#### REQUIREMENT:
Could you write out the records below exactly as they appear, leaving out any pictures?

#### RECORDS FOR PROCESSING:
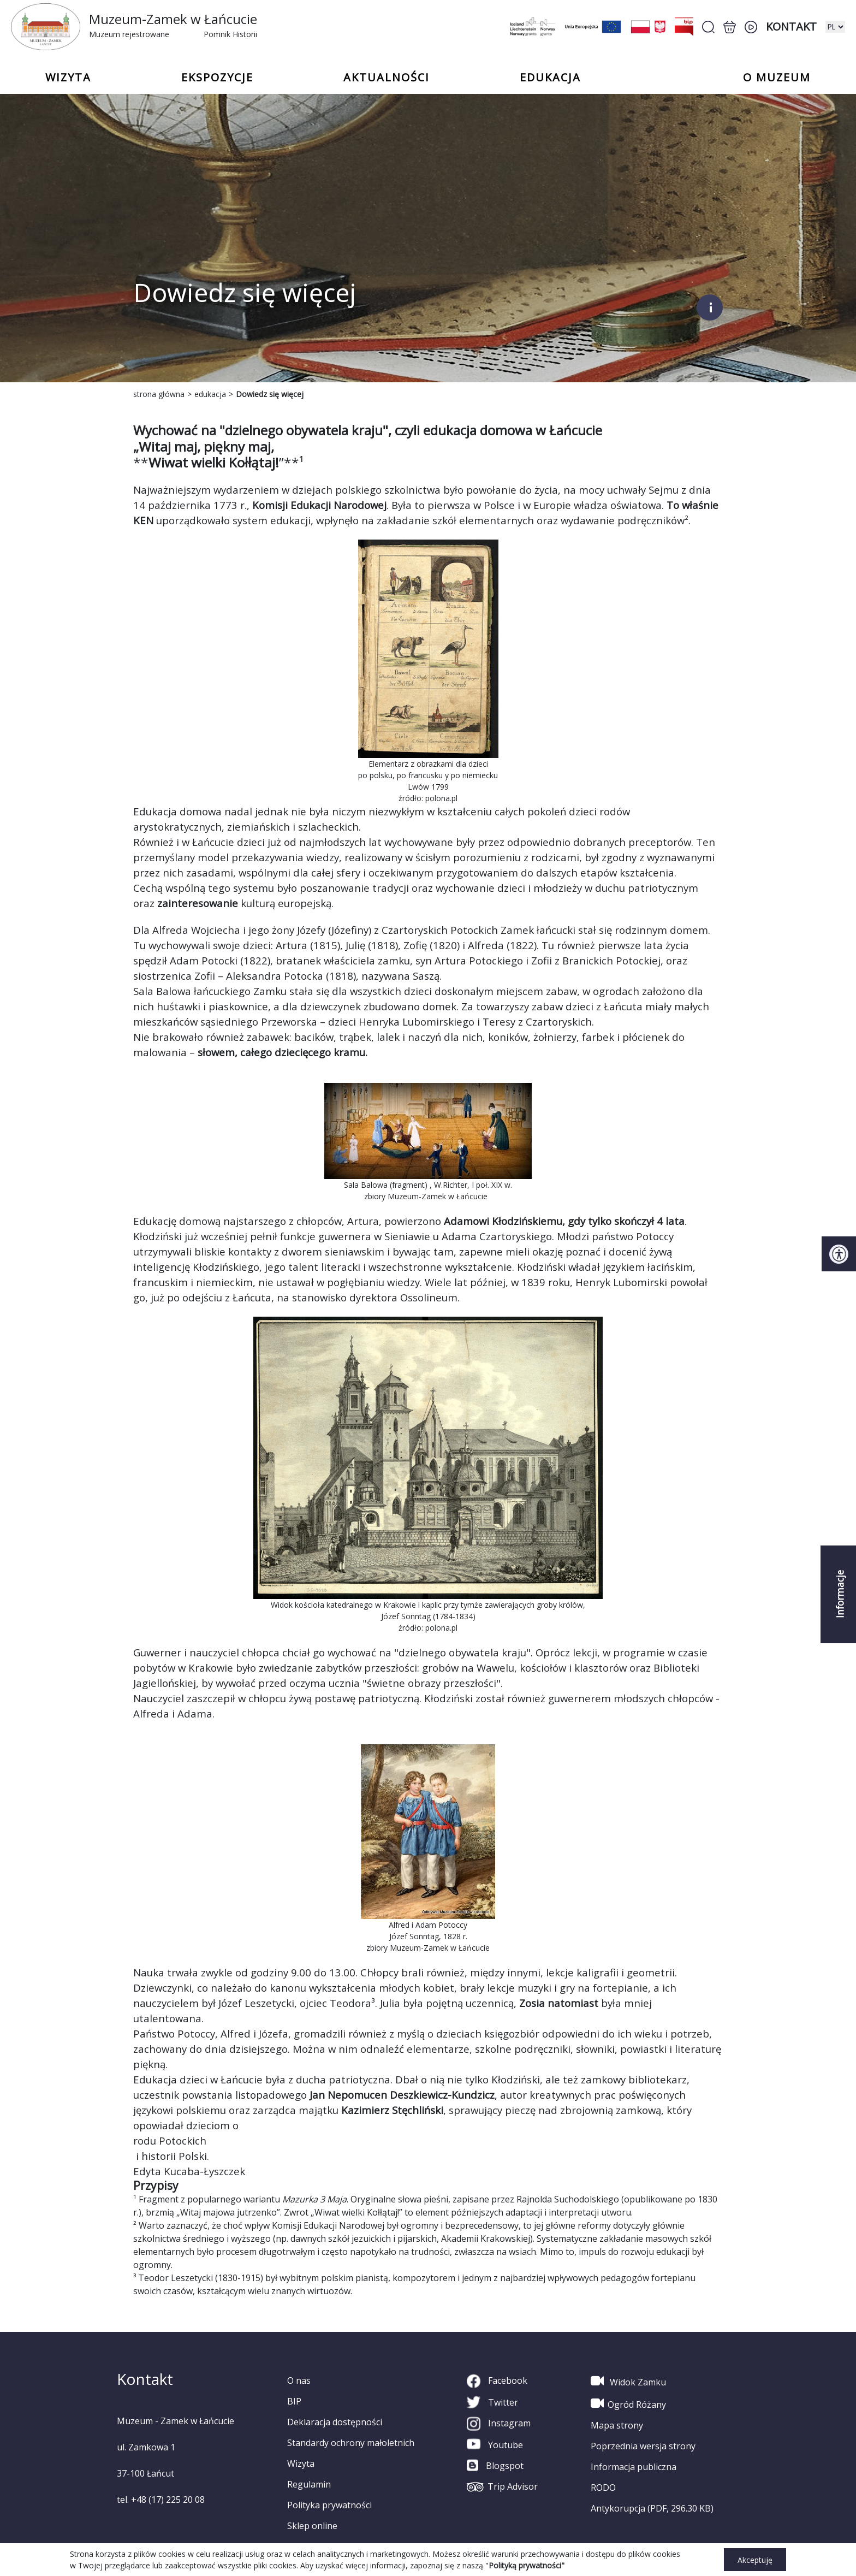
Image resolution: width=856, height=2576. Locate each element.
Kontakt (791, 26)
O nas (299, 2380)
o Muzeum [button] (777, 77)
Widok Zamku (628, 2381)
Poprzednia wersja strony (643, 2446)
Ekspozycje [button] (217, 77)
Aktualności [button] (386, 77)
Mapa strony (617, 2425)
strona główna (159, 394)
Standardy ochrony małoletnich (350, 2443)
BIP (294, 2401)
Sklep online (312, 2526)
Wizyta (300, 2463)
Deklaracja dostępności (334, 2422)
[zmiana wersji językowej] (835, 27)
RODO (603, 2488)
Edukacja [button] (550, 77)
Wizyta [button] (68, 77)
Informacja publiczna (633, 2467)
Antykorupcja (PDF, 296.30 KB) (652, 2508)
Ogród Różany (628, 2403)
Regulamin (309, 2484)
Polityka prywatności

#### RESPONSE BELOW:
Image resolution: width=856, height=2576. Locate each element.
Kontakt (791, 26)
O nas (299, 2380)
o Muzeum [button] (777, 77)
Widok Zamku (628, 2381)
Poprzednia wersja strony (643, 2446)
Ekspozycje [button] (217, 77)
Aktualności [button] (386, 77)
Mapa strony (617, 2425)
strona główna (159, 394)
Standardy ochrony małoletnich (350, 2443)
BIP (294, 2401)
Sklep online (312, 2526)
Wizyta (300, 2463)
Deklaracja dostępności (334, 2422)
[zmiana wersji językowej] (835, 27)
RODO (603, 2488)
Edukacja [button] (550, 77)
Wizyta [button] (68, 77)
Informacja publiczna (633, 2467)
Antykorupcja (PDF, 296.30 KB) (652, 2508)
Ogród Różany (628, 2403)
Regulamin (309, 2484)
Polityka prywatności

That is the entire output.